Repository files navigation

Training

Environment setup

Go into the Training directory.
Create an python environment and install the requirements file.
Copy the tinyml_contest_data_training folder into the directory.
Please remember to also get the submodule.

Training

simply run:
python training/train.py
(Please note that we are still in the Training directory, a subdirectory is called training )
A new folder saved_models is created where the model files are stored.
You need to select your optimal model.

We are using our QAT repository https://github.com/embedded-machine-learning/FastQATforPOTRescaler to get a power of two rescaler. It should be published as part of DSD23, however as this is not available yet https://jantsch.se/AxelJantsch/papers/2023/DanielSchnoell-DSD.pdf .

Weight export

Open the notebook netron_tens/nunpy_to_c_QAT.ipynb
You need to select the model in the first cell, then simply run the whole notebook and a new file wights_Quant.hpp is created. This file needs to be copied into the c Project.

Compile C Project+

Inside CProject open TESTMODEL in MDK5
Inside MDK5 project the following options need to be set:

  • Arm Compiler Version 6.18 (essential)
  • c compiler flags -Omin
  • Activate Link Time Optimization
  • Use Oz
  • Language C: gnu11
  • Language C++: gnu++17 (community)

Please double check these settings with the following images:

Settings A Settings B

Updates since Contest

The original solution is in submission.zip
The end of the contest got a bit stressful, so bugs where introduced. They modified how the compiler interpreted the code, which lead to a suboptimal translation. The update removed these inaccuracies, while of course not modifying the results of the neural network.
The biggest difference is the usage of the template Layers rather than the classical C type, type dynamic function, which improves readability. By using constant weights, as originally intended and easily interpretable code the compiler can optimize better.

Program Size: 
Code=       9458B  →  9518B    (+60)    [Data-type change, two template instances rather than one function]
RO-data=    3446B  →  3530B    (+84)    [Moved data from RW to RO, and changed one datatype
RW-data=     236B  →    20B   (-216)       from int32 to int8.]
ZI-data=   10492B  → 10492B     (±0)
Latency=    1.52ms →  1.48ms (-0.04)    [no void pointers, fully known data-types, only
                                           compile-time dynamic, but runtime static.]    

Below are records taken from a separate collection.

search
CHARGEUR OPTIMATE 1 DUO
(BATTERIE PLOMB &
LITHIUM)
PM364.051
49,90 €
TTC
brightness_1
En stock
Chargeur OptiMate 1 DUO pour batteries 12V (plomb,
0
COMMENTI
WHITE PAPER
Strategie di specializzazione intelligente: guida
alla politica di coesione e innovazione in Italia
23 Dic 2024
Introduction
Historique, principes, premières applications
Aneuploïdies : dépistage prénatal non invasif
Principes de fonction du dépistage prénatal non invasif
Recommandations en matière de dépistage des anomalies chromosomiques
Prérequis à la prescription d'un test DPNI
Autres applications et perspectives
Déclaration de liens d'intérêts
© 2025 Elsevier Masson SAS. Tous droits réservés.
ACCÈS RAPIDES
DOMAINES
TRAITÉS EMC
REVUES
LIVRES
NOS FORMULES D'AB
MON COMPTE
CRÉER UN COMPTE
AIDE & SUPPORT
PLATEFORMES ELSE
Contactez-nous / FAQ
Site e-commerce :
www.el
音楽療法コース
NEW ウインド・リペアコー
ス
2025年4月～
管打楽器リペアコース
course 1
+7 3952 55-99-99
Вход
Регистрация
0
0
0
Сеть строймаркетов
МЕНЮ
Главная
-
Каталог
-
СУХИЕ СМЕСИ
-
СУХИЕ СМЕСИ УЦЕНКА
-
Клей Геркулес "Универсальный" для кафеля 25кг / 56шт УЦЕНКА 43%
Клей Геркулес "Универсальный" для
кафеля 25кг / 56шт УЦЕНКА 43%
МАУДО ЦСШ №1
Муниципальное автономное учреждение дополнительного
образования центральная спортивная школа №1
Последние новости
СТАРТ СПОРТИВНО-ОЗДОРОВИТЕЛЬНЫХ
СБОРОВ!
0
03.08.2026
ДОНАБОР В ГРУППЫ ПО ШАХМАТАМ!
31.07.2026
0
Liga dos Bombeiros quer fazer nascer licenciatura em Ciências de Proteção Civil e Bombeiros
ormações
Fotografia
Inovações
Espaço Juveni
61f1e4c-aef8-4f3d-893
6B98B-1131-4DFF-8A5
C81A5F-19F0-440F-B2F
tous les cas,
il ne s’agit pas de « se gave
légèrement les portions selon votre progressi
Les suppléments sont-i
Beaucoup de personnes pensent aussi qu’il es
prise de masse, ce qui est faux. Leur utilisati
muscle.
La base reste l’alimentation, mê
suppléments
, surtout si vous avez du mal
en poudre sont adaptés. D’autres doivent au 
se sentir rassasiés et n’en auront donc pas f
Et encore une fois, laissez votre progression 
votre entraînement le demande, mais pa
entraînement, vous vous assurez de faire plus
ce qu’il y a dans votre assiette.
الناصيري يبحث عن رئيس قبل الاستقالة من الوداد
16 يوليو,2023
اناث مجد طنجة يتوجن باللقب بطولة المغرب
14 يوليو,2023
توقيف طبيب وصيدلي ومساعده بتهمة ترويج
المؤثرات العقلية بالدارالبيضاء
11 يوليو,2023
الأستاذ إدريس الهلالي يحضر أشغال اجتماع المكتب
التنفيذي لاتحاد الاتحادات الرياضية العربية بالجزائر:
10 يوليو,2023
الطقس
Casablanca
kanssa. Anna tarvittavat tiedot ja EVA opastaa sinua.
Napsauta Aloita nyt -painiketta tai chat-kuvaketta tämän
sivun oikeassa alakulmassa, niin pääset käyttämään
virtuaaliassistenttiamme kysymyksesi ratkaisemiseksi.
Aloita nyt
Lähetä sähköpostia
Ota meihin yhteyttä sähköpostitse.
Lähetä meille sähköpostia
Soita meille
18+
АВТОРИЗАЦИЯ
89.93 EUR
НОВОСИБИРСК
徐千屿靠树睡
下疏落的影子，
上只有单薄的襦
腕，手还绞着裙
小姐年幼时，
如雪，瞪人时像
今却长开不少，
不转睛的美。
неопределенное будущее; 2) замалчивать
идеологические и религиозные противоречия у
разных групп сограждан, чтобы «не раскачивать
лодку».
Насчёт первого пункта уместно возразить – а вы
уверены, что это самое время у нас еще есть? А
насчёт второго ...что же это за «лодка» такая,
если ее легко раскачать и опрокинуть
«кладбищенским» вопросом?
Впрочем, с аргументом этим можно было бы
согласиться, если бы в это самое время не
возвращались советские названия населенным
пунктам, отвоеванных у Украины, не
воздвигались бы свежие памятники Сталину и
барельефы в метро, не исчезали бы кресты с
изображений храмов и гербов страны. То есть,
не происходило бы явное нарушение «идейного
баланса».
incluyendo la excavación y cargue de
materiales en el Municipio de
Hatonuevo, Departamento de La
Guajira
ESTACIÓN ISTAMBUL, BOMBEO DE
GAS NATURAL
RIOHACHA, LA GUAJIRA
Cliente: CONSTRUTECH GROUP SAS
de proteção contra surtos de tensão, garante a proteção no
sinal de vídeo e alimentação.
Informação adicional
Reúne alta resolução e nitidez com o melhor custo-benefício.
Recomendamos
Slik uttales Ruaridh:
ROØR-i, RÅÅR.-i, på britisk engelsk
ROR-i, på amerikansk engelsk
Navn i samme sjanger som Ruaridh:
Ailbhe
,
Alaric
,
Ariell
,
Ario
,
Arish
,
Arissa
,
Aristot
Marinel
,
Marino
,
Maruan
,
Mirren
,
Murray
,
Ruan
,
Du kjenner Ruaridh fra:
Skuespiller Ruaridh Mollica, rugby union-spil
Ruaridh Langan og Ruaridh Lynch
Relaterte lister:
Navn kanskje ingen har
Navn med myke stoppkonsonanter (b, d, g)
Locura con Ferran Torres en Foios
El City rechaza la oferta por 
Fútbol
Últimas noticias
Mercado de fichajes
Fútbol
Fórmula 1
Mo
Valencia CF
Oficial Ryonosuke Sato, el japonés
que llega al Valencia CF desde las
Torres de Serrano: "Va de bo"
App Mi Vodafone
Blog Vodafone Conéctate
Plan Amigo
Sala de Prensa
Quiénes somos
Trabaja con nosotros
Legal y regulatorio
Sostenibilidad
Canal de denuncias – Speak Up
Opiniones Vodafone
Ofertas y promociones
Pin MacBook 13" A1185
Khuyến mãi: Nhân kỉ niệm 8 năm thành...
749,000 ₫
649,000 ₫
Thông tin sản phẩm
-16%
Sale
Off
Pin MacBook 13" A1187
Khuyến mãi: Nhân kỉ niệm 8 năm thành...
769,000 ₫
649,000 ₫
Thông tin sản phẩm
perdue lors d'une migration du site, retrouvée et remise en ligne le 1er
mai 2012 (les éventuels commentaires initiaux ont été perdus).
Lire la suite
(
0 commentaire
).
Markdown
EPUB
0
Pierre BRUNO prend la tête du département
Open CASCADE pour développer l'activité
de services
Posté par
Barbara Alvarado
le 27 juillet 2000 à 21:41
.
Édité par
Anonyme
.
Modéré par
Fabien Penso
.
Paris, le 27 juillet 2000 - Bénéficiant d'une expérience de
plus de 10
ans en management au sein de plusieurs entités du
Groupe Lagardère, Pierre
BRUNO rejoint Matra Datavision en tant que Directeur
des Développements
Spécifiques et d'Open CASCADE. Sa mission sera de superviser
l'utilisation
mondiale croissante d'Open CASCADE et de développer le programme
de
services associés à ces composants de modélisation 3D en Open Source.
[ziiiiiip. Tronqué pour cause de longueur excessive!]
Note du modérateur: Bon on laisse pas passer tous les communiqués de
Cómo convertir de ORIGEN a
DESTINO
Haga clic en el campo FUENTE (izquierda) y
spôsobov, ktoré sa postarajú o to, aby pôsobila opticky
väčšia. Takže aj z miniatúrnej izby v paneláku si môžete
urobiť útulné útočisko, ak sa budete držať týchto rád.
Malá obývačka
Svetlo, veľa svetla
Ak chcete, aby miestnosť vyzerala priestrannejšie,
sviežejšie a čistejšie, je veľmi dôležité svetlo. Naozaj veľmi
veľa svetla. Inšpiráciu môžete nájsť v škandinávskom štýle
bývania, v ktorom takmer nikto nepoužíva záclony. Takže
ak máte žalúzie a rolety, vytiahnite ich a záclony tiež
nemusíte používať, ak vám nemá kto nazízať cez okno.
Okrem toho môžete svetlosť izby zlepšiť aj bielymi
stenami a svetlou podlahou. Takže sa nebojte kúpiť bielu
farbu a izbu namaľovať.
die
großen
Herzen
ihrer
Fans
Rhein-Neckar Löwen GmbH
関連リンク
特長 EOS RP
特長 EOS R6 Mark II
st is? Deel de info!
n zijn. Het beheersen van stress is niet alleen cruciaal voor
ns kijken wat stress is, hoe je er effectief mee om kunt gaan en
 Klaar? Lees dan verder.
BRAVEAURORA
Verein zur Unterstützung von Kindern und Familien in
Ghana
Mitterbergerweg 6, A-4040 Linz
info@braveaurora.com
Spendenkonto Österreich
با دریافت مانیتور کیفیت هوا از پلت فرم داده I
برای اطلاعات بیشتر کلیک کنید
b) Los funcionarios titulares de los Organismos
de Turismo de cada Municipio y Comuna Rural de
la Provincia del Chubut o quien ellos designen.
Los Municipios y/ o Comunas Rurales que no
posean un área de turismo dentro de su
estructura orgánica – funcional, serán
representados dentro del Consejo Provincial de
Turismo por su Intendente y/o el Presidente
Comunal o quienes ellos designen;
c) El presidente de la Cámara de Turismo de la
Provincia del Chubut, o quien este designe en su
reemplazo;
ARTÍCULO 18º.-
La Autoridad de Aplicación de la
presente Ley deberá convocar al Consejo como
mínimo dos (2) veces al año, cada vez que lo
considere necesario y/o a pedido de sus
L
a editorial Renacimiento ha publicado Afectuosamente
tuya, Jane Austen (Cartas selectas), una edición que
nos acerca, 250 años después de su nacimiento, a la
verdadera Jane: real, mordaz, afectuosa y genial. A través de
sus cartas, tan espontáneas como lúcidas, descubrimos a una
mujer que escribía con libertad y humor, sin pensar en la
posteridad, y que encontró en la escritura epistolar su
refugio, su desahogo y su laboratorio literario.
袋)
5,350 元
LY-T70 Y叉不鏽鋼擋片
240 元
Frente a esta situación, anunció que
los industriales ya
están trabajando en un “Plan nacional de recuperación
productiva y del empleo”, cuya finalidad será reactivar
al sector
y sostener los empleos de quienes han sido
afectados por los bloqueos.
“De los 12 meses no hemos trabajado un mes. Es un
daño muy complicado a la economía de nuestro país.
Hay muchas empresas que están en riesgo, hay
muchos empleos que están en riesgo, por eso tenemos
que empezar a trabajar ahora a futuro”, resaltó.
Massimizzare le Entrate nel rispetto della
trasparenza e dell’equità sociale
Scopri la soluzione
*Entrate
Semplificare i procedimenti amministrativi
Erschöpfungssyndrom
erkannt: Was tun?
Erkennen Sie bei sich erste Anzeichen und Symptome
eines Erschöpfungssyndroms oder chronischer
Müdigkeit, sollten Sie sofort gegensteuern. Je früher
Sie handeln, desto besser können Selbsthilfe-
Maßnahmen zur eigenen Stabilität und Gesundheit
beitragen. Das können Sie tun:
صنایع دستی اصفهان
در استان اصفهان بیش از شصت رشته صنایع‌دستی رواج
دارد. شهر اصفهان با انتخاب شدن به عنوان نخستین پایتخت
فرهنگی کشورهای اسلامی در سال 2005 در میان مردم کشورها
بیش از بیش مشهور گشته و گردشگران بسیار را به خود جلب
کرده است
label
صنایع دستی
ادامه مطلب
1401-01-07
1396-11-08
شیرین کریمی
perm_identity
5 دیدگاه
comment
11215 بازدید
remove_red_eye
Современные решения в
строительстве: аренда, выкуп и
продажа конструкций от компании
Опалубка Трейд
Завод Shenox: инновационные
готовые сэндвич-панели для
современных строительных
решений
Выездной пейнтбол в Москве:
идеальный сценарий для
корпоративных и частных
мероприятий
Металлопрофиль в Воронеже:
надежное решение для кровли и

The code size change is actually very interesting. About 36 bytes come from the change of the data-type form the right shift (with the ugly functions). It now needs to load a quarter words, which does not natively exist (to the best of our knowledge). But the change of type reduces the size of the data by 66 bytes (3*22B). (This code overhead is also true for 16 bit integer even though a native half world load exists.)